Arizona Downs
- Interactive map of Arizona Downs
- Location: Prescott Valley, Arizona, United States
- Coordinates: 34°38′47″N 112°16′51″W﻿ / ﻿34.646471°N 112.280852°W
- Owned by: Dave Auther Tom Auther Mike Auther
- Operated by: J&J Equine Enterprises LLC
- Date opened: 1959 (67 years ago)
- Race type: Thoroughbred Quarter horse
- Course type: Flat

= Arizona Downs =

Horse racing track in Prescott Valley, Arizona

Arizona Downs (formerly known as Yavapai Downs, is a horse racing track in Prescott Valley, Arizona. The track hosts both thoroughbred and quarter horse racing. Formerly known as Yavapai Downs, it last conducted regular races in 2010 and resumed a shortened season of live racing in 2019. Following the COVID pandemic, Arizona Downs ran a mixed Quarter Horse and Thoroughbred race meet in the summer from 2020-2022 and did not race its typical summer meet in 2023 due to financial difficulties.

==History==

The original track, was built on the old Rodeo Grounds in Prescott in 1959. It ran race meetings until 2000. Because the original track had no room for expansion, a new track was built in nearby Prescott Valley. That track was named Yavapai Downs, after the Native American Tribe and the county it was located in. It held race meets from 2000 to 2010 and declared bankruptcy in 2011.

In 2013, Gary Miller of Scottsdale purchased the property for $5.5 Million, after an earlier bid of $3.25 Million was rejected by the USDA. The newly renamed PV Speedway opened for the 2014 season, but the Yavapai Downs horse racing track never resumed operation. In mid-2014, Miller put the property back up for sale for an asking price of $7.45 Million. His attempts to sell were unsuccessful, and in March 2015 Miller filed for Chapter 7 Bankruptcy and all operations at the property ceased.

In 2018, the facility was purchased for $3.22 million in bankruptcy court by J&J Equine Enterprises LLC. It was announced on June 20 that the facility would reopen under the new name of Arizona Downs, with the intent to resume simulcasting later in the summer and live racing in the summer of 2019. Arizona Downs has expanded its footprint in Arizona by opening off track betting locations in Flagstaff, Pinetop Lake Havasu City and two OTB sites in Phoenix.

===2019 Reopening===
The newly renovated Arizona Downs had its grand opening on May 24, 2019.

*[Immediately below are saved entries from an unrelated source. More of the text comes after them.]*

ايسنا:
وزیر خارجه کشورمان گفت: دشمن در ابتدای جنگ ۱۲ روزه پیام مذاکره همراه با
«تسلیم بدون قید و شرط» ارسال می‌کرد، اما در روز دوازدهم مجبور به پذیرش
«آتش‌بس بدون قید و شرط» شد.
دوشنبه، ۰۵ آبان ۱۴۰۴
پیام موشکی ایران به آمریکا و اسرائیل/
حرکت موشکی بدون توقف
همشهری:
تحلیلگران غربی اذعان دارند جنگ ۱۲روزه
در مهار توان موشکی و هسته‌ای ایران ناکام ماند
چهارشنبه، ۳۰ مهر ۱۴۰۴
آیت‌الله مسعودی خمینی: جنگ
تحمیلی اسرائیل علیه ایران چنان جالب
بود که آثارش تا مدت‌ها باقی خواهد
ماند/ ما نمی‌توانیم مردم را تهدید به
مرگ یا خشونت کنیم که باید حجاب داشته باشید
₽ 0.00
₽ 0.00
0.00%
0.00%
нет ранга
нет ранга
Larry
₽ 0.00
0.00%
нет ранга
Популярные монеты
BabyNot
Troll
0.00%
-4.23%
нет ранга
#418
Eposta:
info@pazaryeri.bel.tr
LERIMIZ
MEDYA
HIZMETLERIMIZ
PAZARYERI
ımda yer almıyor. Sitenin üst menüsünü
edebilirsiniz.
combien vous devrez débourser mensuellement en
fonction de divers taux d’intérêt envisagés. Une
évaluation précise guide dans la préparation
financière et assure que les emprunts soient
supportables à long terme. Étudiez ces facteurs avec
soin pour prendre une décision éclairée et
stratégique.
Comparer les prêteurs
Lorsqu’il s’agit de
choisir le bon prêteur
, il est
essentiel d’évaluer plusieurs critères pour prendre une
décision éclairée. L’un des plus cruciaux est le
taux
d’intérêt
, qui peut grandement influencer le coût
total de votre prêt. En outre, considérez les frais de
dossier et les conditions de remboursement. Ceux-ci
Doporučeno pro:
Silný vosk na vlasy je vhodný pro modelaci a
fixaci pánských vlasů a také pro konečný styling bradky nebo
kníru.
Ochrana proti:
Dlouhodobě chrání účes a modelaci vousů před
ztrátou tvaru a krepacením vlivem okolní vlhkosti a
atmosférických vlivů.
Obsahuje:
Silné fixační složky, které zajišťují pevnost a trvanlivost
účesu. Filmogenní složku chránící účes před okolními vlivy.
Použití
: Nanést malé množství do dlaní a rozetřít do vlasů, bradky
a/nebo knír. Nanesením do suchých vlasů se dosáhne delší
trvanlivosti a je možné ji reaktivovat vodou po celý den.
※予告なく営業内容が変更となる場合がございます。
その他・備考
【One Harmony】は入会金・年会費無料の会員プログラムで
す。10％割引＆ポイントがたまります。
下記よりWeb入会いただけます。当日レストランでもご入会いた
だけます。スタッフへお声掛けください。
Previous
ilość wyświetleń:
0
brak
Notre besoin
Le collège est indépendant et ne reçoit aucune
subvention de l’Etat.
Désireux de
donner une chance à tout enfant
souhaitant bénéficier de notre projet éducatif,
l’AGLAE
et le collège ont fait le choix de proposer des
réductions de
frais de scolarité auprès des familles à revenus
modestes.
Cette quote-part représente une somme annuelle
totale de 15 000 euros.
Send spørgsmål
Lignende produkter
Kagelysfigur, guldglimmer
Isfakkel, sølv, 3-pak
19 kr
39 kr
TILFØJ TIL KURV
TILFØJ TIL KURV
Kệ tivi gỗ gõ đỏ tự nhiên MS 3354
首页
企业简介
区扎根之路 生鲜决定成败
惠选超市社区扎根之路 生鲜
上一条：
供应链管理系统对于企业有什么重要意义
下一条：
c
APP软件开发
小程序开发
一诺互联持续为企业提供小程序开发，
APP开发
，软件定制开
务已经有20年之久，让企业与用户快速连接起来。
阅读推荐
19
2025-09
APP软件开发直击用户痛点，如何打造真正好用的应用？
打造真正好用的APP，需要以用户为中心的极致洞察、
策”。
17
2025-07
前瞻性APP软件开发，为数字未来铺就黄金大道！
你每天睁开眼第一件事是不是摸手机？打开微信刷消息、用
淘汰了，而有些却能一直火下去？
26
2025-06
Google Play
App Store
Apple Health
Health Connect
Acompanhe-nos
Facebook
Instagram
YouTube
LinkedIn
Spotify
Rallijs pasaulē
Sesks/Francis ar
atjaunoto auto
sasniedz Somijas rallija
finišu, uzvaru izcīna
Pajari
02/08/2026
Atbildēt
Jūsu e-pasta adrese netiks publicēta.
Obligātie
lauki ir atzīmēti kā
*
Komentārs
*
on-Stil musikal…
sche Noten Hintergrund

====Dispute over simulcasts====
Revenues for the reopened track were reduced when the industry's biggest video company Monarch Content Management, refused to sell its simulcasts to Arizona Downs. Monarch officials have said in addition to the Prescott Valley operation not fitting their business plan, and they want no dealings with the track because of a prior legal dispute with former partner Cory Johnson.

Lawmakers passed a bill requiring Monarch and all signal providers to provide equal access or no access to all simulcast signals to all licensed permittee's in the state. That measure, Arizona House Bill 2547 (“HB 2547”) was signed by Gov. Doug Ducey on June 7, and went into effect Aug. 27, 2019.

On August 9, 2019 Monarch filed a lawsuit seeking to block the law from going into effect.

On December 20, 2019, a request for a preliminary injunction filed by Monarch was denied. Monarch failed to show a likelihood that they would succeed on the merits of any of their claims.

On December 19, 2023 the Arizona Racing Commission revoked the live racing permit for Arizona Downs, citing financial difficulties.